Der Darstellung des Beamten steht auch entgegen, dass die bei dem Gespräch anwesenden Zeugen glaubhaft bekundet haben, der Beamte habe den angeblichen Zitatcharakter seiner Äußerungen nicht zum Ausdruck gebracht. So hat die Zeugin S.… erklärt, der Beamte habe weder darauf hingewiesen noch auf andere Weise deutlich gemacht, dass er lediglich zitiere. Die Äußerung sei deutlich als eigene Meinung des Beamten, von der er überzeugt sei, zu erkennen gewesen. Dies wird von der Zeugin L.… bestätigt. Sie hat ebenfalls ausgesagt, der Beamte habe den von ihm behaupteten Zitatcharakter nicht erkennen lassen, er habe vielmehr seine eigene Meinung bekundet. Das gesamte Gespräch sei von dem Austausch eigener Meinungen geprägt gewesen. Dies entspricht wiederum der Aussage des Zeugen Dr. K.…, der dargelegt hat, er sei angesichts der Art und Weise, wie der Beamte gesprochen und sich verhalten habe, davon überzeugt, dass dieser seiner eigenen Meinung Ausdruck verliehen habe. Die Zeugen sind auch insoweit glaubwürdig. Sie haben sich sowohl hinsichtlich ihrer Vernehmung im Vorermittlungsverfahren als auch sieben Monate später im Untersuchungsverfahren übereinstimmend und widerspruchsfrei geäußert. Es ist insbesondere in diesem Zusammenhang nicht erkennbar und wird von dem Beamten auch nicht behauptet, dass die Zeugenaussagen von unlauteren Beweggründen getragen sind. Vor dem Senat hat er dies ausdrücklich nochmals verneint.

Für die Richtigkeit der Beurteilung der Zeugen spricht weiterhin, dass der Beamte im Rahmen des hier in Rede stehenden Gesprächs mehrfach besonderen Anlass gehabt hätte, auf den angeblichen Zitatcharakter seiner Äußerung hinzuweisen, er eine solche Klarstellung hingegen unterlassen hat. So hätte es für den Beamten nahe gelegen, einen solchen Hinweis zu geben, als er in der kontrovers geführten Diskussion auf heftigen Widerspruch gestoßen ist.

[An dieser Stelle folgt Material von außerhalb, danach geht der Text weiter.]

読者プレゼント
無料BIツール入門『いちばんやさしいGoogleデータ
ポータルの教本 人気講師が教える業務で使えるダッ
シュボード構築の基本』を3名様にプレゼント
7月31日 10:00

Eine Klarstellung wäre insbesondere dringlich angebracht gewesen, als der Beamte – wie die Zeugin S.… bekundet hat – in dem Gespräch um Erläuterung der in dem Anschuldigungspunkt 2 vorgeworfenen Äußerung gebeten worden war.

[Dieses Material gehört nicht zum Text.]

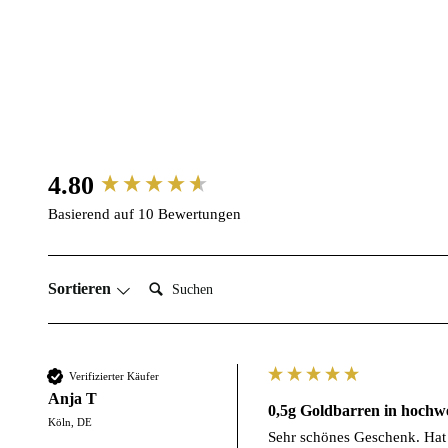
New content loaded
4.80
Basierend auf 10 Bewertungen
Suchen:
Sortieren
Verifizierter Käufer
Anja T
0,5g Goldbarren in hochwe
Köln, DE
Sehr schönes Geschenk. Hat v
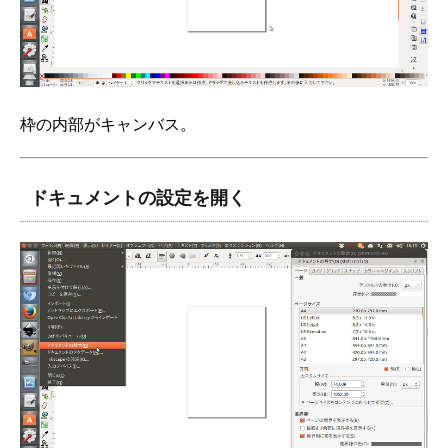
枠の内部がキャンバス。
ドキュメントの設定を開く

Für die Richtigkeit der Bewertung der Äußerung durch die Zeugen spricht ferner das Verhalten des Beamten gegenüber dem stellvertretenden Institutsleiter, dem Zeugen Prof. Dr. B.… Der Zeuge hat den Beamten am 30. Januar 1998 auf die ihm mitgeteilten Äußerungen angesprochen sie – wie der Beamte vor dem Senat bestätigt hat – als ausländerfeindlich und antisemitisch umschrieben und eine Missbilligung ausgesprochen. Derartige Äußerungen seien unvertretbar. Daraufhin hat der Beamte nach den Bekundungen des Zeugen nur geäußert “ja, … ja, … ist schon klar”. Der Beamte hat also der Missbilligung nicht widersprochen. Hätte der Beamte in Wirklichkeit lediglich Rechtfertigungsversuche der nationalsozialistischen Machthaber zitiert, hätte es spätestens jetzt unübersehbar und höchst dringlich nahe gelegen, darauf hinzuweisen, dass seine Äußerung fehlgedeutet worden sei. Der Beamte hat hingegen erstmals in seiner Aussage vom 20. Februar 1998 behauptet, er habe lediglich zitiert.

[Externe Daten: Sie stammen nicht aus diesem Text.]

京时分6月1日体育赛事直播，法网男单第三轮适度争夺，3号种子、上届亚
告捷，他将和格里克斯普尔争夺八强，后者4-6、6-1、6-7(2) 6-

Der Beamte vermag sich nicht mit Erfolg darauf zu berufen, der Zitatcharakter sei von ihm dadurch deutlich geworden, dass die Äußerung im Rahmen einer allgemeinen Diskussion über Methoden von Diktaturen zur Rechtfertigung der Verfolgung von Minderheiten und unter Hinweis auf die Verfolgung von Christen im Römischen Reich gefallen sei, wie er im Rahmen des Vorermittlungsverfahrens behauptet hat. Die Zeugen S.… und L.… haben ausdrücklich verneint, dass eine solche allgemeine Diskussion d.h. eine Diskussion abstrakten Inhalts, stattgefunden habe. Der Zeuge Dr. K.… kann sich daran nicht erinnern. Bei seinem Bildungsstand ist jedenfalls auszuschließen, dass er eine Äußerung in einem derart anderen Kontext, wie er mit der Schutzbehauptung aufgestellt wird, in dem von ihm dargestellten Sinne missverstanden hätte.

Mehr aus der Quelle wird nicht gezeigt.